The OPP just wrapped up their annual distracted driving campaign during the March break to remind Ontarians they have a zero tolerance policy for anyone using a handheld device while driving. They handed out more than 2,400 tickets throughout the province.
Distracted driving is a growing problem all over Ontario, with one person injured in a collision every half hour. It’s also one of the leading causes of deaths on our highways, surpassing deaths due to alcohol, speeding and drug use.
In 2017, 83 Ontarians lost their lives due to inattentive driving, a figure that’s more than doubled since the introduction of smart phones. Figures show that someone using a phone is four times likelier to have an accident than someone who is just focused on driving.

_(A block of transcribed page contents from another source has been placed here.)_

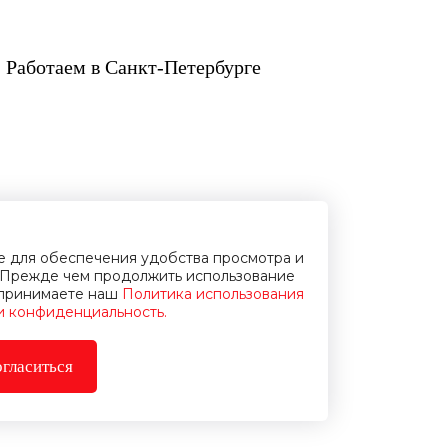
 Работаем в Санкт-Петербурге
ie для обеспечения удобства просмотра и
Прежде чем продолжить использование
и принимаете наш
Политика использования
 и конфиденциальность.
гласиться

Nine years ago, Ontario introduced distracted driving laws, yet 700 deaths have resulted from distracted-driving collisions since then. As of September 1, 2015, Ontario increased the fines and penalties for distracted driving.
Should you be convicted of distracted driving, you will be fined $400, plus a victim surcharge and court fee, for a total of $490 if settled out of court. Should you receive a summons or choose to fight your ticket, you could be fined up to $1,000. In both cases, three demerit points will be applied to your driver’s record.
The Ministry of Transportation warns distracted drivers they may be charged with the offense of Careless Driving under the Highway Traffic Act or even Dangerous Driving under the Criminal Code of Canada. These are serious charges that carry heavy fines of up to $2,000, a licence suspension or even a jail term.
The use of any handheld device is strictly forbidden while driving. In Ontario, it’s against the law to “operate hand-held communication and electronic entertainment devices while you’re driving” and to “view display screens unrelated to your driving”.
What if you’re at a red light? You’ve got a few seconds to see who texted you or to make a call right? Wrong! That’s against the law, since you’re expected to focus on your driving and nothing else. The government recommends that you turn off notifications on your phone before any commute, to avoid any temptation.
You can use your phone if you’ve got an earpiece or headset, provided you dialed before you drove off or that you use voice-activated dialing. You can also view your GPS if you programmed it beforehand and if it’s mounted on the dashboard or windshield.